Graff was still talking when I got back to the poolside. The pool was abandoned now, but wavelets still washed the sides, shining in the underwater light. Hidden from Graff by the banana tree, I moved a rope chair up against the windscreen and pressed the mike to the plate glass. The trick had worked before, and it worked again. He was saying: “Oh, yes, certainly, everything is my fault, I am your personal bête noire, and I apologize deeply.”
“Please, Simon.”
“Simon who? There is no Simon here. I am Mephisto Bête Noire, the famous hell husband. No!” His voice rose sharply on the word. “Think a minute, Isobel, if you have any mind left to think with. Think of what I have done for you, what I have endured and continue to endure. Think where you would be if it weren’t for my support.”
“This is support?”
“We won’t argue. I know what you want. I know your purpose in attacking me.” His voice was smooth as butter salted with tears. “You have suffered, and you want me to suffer. I refuse to suffer. You cannot make me suffer.”
“God damn you,” she said in a rustling whisper.
“God damn me, eh? How many drinks have you had?”
“Five or ten or twelve. Does it signify?”
“You know you cannot drink, that alcohol is death for you. Must I call Dr. Frey and have you locked up again?”
“No!” She was frightened. “I’m not drunk.”
“Of course not. You are sobriety personified. You are the girl ideal of the Women’s Christian Temperance Union, mens sana in corpore sano . But let me tell you one thing, Mrs. Sobriety. You are not going to ruin my party, no matter what. If you cannot or will not act as hostess, you will take yourself off, Toko will drive you.”
“Get her to be your hostess, why don’t you?”
“Who? Who are you talking about?”
“Hester Campbell,” she said. “Don’t tell me you’re not seeing her.”
“For business purposes. I have seen her for business purposes. If you have hired detectives, you will regret it”
“I don’t need detectives, I have my sources. Did you give her the house for business purposes? Did you buy her those clothes for business purposes?”
“What do you know about that house? Have you been in that house?”

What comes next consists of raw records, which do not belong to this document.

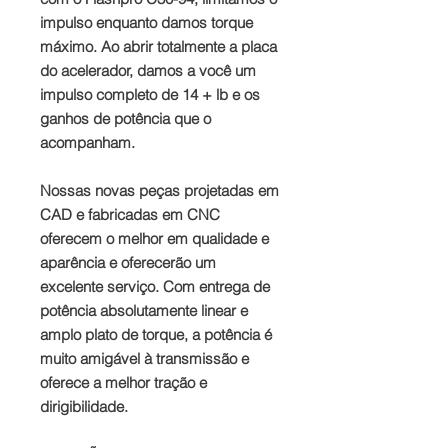
impulso enquanto damos torque
máximo. Ao abrir totalmente a placa
do acelerador, damos a você um
impulso completo de 14 + lb e os
ganhos de potência que o
acompanham.
Nossas novas peças projetadas em
CAD e fabricadas em CNC
oferecem o melhor em qualidade e
aparência e oferecerão um
excelente serviço. Com entrega de
potência absolutamente linear e
amplo plato de torque, a potência é
muito amigável à transmissão e
oferece a melhor tração e
dirigibilidade.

“It’s none of your business.”
“Yes.” The word hissed like steam escaping from an overloaded pressure system. “I make it my business. Were you in that house today?”
“Maybe.”
“Answer me, crazy woman.”
“You can’t talk to me like that.” She began to call him names in a low, husky voice. It sounded like something tearing inside of her, permitting the birth of a more violent personality.
She rose suddenly, and I saw her walking across the patio in a straight line, moving among the dancers as though they were phantoms, figments of her mind. Her hip bumped the door frame as she went into the bar.
She came right out again, by another door. I caught a glimpse of her face in the light from the pool. It was white and frightened-looking. Perhaps the people frightened her. She skirted the shallow end of the pool, clicking along on high heels, and entered a cabaña on the far side.
I strolled toward the other end of the pool. The diving tower rose gleaming against a bank of fog that hid the sea. The ocean end was surrounded by a heavy wire fence. From a locked gate in the fence, a flight of concrete steps led down to the beach. High tides had gnawed and crumbled the lower steps.
I leaned on the gatepost and lit a cigarette. I had to cup the match against the stream of cold air which flowed upward from the water. This and the heavy sky overhead created the illusion that I was on the bow of a slow ship, and the ship was headed into foggy darkness.
SOMEWHERE behind me, a woman’s voice rose sharp. A man’s voice answered it and drowned it out. I turned and looked around the bright, deserted pool. The two were standing close together at the wavering margin of the light, so close they might have been a single dark and featureless body. They were at the far end of the gallery, maybe forty yards away from me, but their voices came quite clearly across the water.